WORK TO COMPLETE =
Set down every record below exactly as written, but leave out the pictures.

DATA =
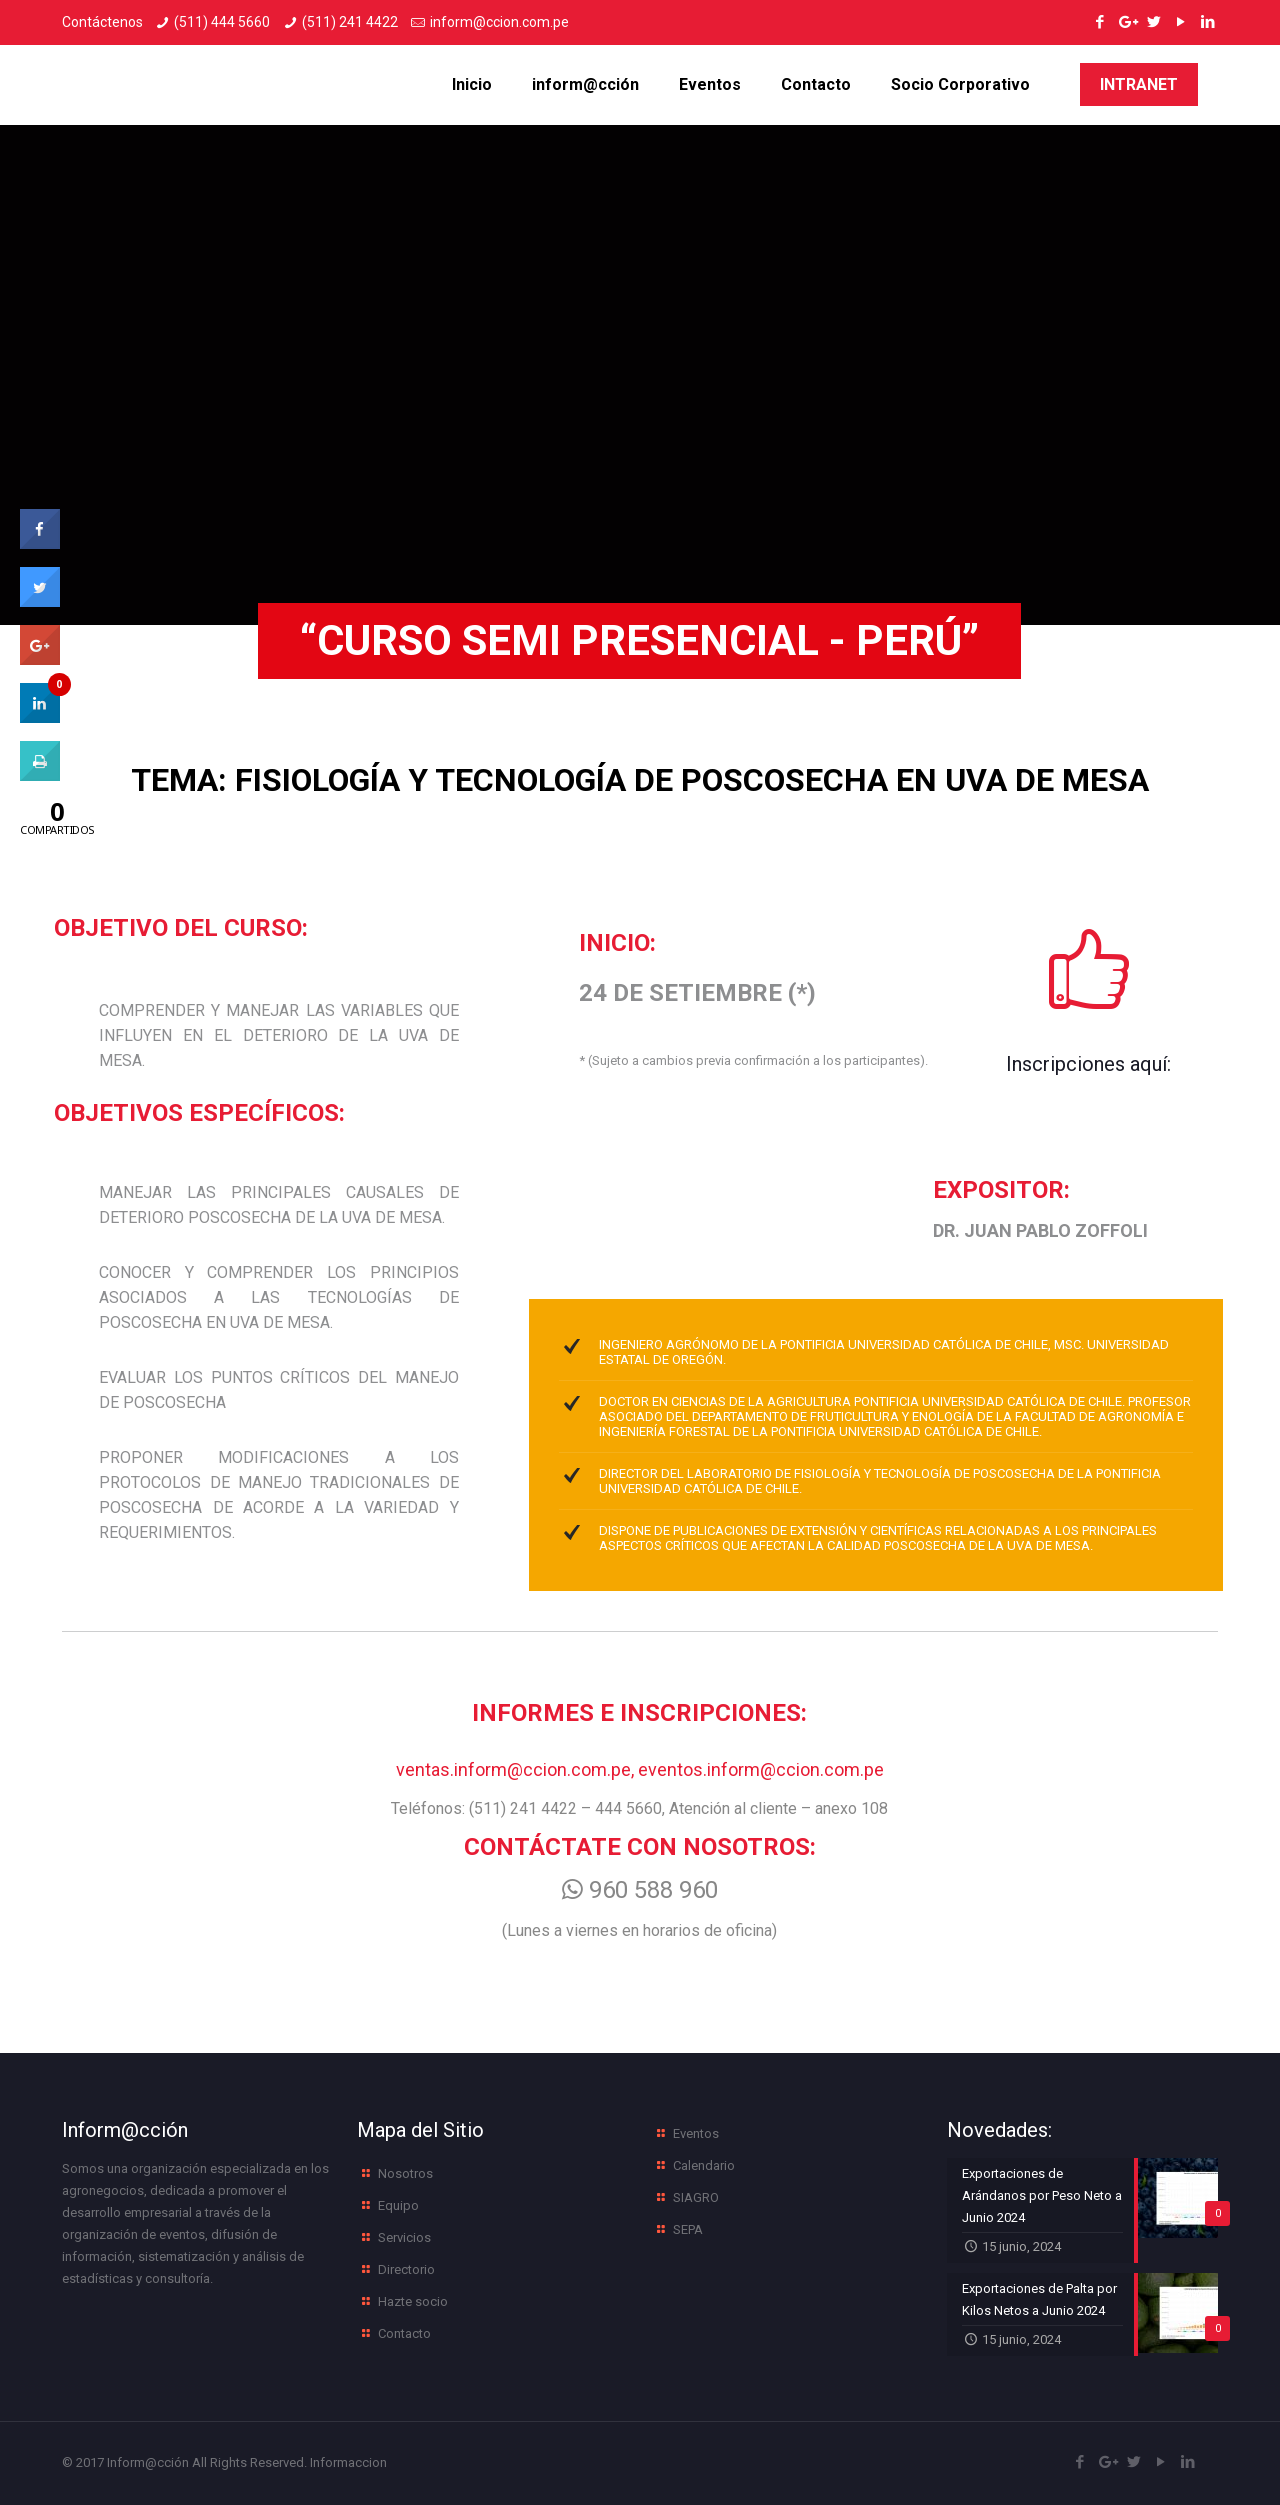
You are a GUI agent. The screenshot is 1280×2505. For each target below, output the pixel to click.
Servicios (404, 2237)
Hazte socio (413, 2301)
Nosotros (405, 2173)
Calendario (704, 2165)
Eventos (696, 2133)
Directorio (406, 2269)
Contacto (404, 2333)
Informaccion (348, 2462)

RESPONSE TO THIS EXERCISE =
You are a GUI agent. The screenshot is 1280×2505. For each target below, output the pixel to click.
Servicios (404, 2237)
Hazte socio (413, 2301)
Nosotros (405, 2173)
Calendario (704, 2165)
Eventos (696, 2133)
Directorio (406, 2269)
Contacto (404, 2333)
Informaccion (348, 2462)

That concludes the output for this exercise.